**Problem to work on**
Filter the listing below down to the lines holding the word "người", and copy those lines.

════

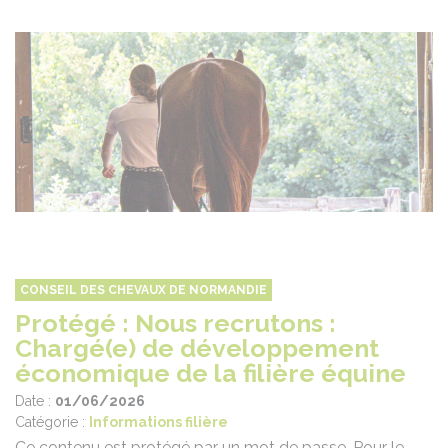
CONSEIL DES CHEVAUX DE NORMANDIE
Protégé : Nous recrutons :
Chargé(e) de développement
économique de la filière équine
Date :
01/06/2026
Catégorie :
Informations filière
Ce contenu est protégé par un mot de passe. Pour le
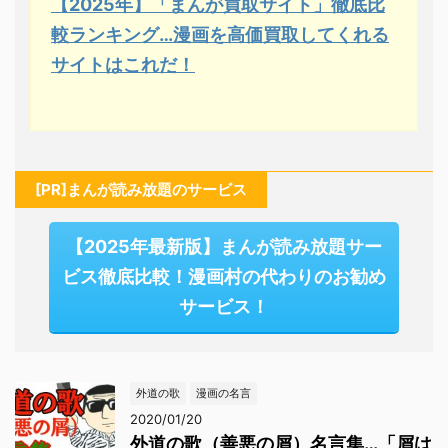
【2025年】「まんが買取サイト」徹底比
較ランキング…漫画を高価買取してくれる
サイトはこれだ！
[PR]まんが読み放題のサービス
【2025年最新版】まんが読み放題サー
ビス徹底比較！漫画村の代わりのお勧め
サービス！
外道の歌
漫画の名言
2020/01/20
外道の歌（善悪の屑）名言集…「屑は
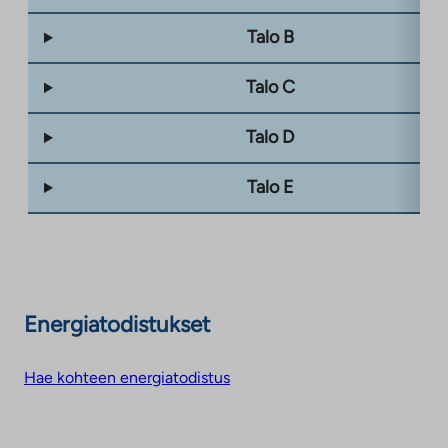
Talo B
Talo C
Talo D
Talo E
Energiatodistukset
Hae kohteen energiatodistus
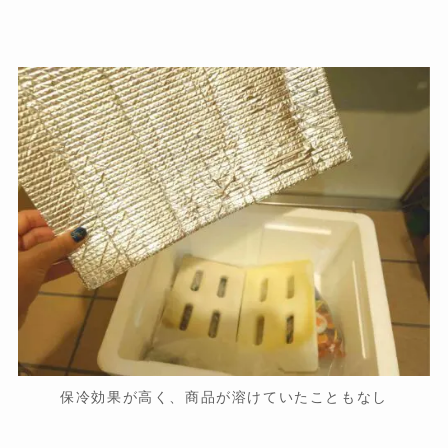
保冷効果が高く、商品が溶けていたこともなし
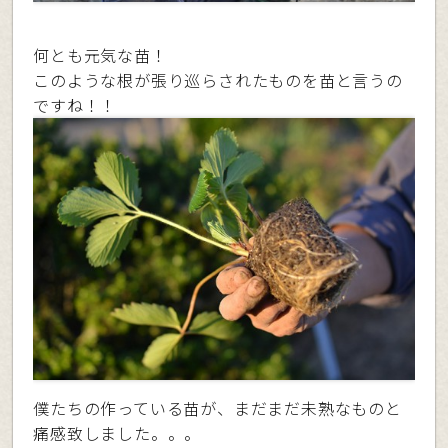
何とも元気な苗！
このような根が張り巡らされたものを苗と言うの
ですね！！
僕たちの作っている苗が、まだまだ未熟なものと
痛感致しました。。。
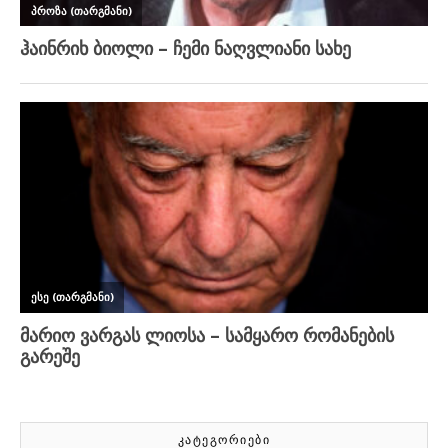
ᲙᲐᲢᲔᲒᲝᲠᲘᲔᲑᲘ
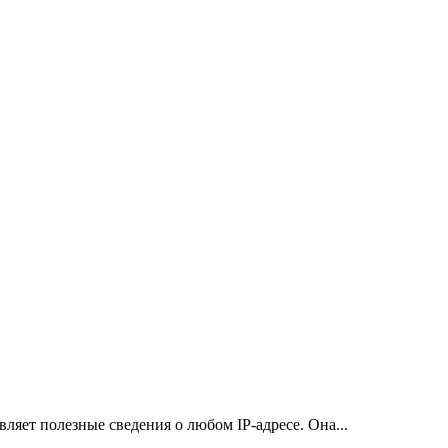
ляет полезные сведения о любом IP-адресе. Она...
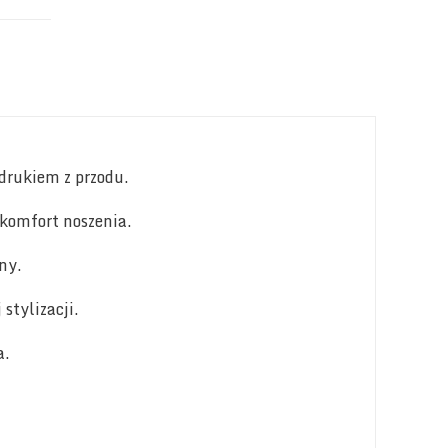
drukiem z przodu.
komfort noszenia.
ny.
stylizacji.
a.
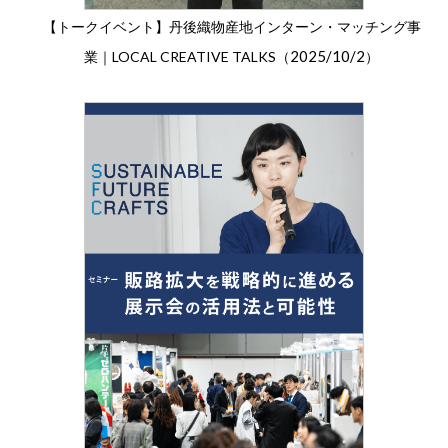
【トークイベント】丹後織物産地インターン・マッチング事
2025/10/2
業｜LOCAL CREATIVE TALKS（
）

════

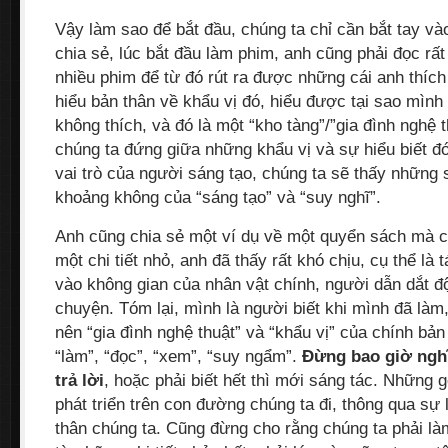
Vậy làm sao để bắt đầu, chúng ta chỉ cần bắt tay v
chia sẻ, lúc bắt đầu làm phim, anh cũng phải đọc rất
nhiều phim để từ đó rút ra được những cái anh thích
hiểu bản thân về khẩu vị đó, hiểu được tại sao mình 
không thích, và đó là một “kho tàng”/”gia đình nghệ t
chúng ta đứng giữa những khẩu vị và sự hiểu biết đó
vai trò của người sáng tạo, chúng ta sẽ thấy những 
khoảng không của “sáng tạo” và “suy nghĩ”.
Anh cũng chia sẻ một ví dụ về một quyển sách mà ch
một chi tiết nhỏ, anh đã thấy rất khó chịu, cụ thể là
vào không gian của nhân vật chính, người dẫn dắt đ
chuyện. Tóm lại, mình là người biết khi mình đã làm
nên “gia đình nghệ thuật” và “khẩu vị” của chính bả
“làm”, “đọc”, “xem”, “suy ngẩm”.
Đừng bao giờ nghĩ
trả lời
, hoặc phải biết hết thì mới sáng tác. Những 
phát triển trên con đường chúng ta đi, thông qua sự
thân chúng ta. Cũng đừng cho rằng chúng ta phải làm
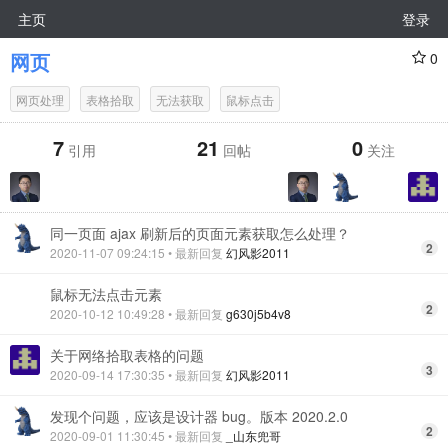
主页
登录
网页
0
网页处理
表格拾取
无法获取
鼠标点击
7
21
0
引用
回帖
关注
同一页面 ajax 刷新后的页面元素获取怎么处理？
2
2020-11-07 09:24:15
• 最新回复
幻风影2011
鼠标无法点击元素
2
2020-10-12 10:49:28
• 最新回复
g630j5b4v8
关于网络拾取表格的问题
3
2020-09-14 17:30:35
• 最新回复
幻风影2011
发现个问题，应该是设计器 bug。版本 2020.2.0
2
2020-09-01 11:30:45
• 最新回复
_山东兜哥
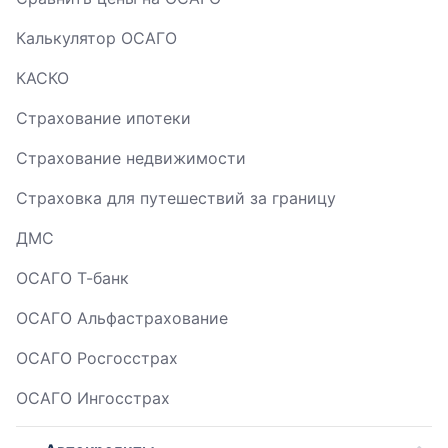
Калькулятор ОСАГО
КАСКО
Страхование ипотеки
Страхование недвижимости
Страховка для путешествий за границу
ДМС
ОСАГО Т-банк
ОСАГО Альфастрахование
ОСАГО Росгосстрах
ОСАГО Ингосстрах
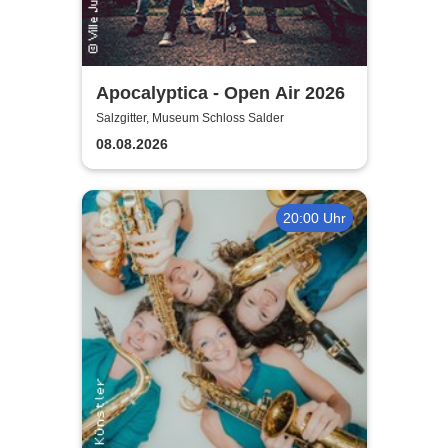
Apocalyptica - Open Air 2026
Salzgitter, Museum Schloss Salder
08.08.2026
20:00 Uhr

════

**Response to this task**
vai trò của người sáng tạo, chúng ta sẽ thấy những 
vào không gian của nhân vật chính, người dẫn dắt đ
chuyện. Tóm lại, mình là người biết khi mình đã làm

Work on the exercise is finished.